→ **EXERCISE AIM**: Where a line contains the word "получения", copy that line from the records below.

### EXERCISE DATA ###

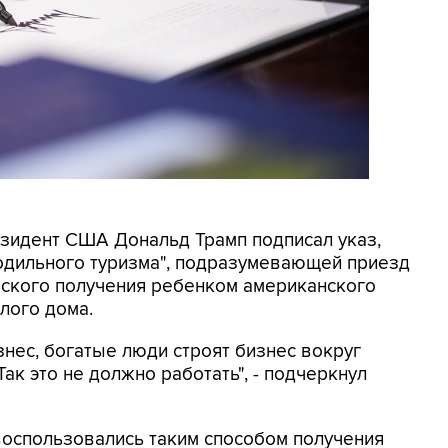
резидент США Дональд Трамп подписал указ,
родильного туризма", подразумевающей приезд
еского получения ребенком американского
лого дома.
знес, богатые люди строят бизнес вокруг
ак это не должно работать", - подчеркнул
 воспользовались таким способом получения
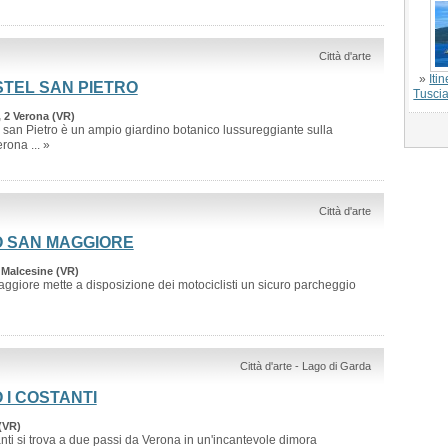
Città d'arte
»
Iti
TEL SAN PIETRO
Tuscia
, 2 Verona (VR)
san Pietro è un ampio giardino botanico lussureggiante sulla
rona ... »
Città d'arte
O SAN MAGGIORE
 Malcesine (VR)
ggiore mette a disposizione dei motociclisti un sicuro parcheggio
Città d'arte - Lago di Garda
 I COSTANTI
 (VR)
anti si trova a due passi da Verona in un'incantevole dimora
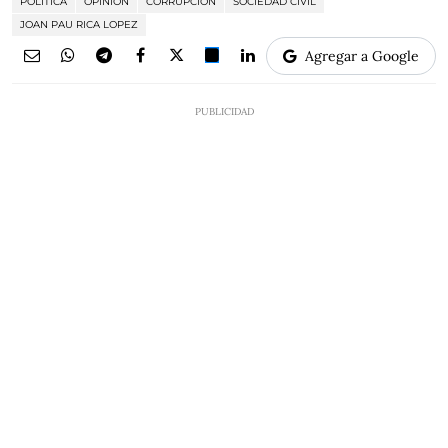
POLÍTICA
OPINIÓN
CORRUPCIÓN
SOCIEDAD CIVIL
JOAN PAU RICA LOPEZ
Agregar a Google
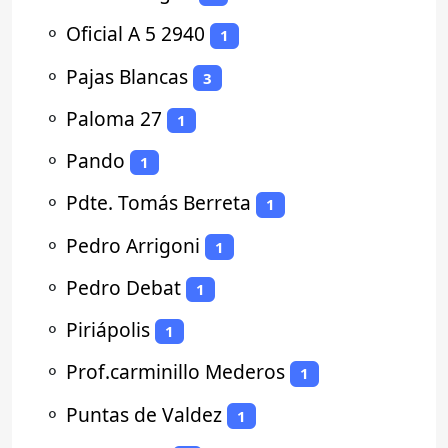
⚬
Oficial A 5 2940
1
⚬
Pajas Blancas
3
⚬
Paloma 27
1
⚬
Pando
1
⚬
Pdte. Tomás Berreta
1
⚬
Pedro Arrigoni
1
⚬
Pedro Debat
1
⚬
Piriápolis
1
⚬
Prof.carminillo Mederos
1
⚬
Puntas de Valdez
1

###

→ **EXERCISE OUTPUT**:
еского получения ребенком американского
 воспользовались таким способом получения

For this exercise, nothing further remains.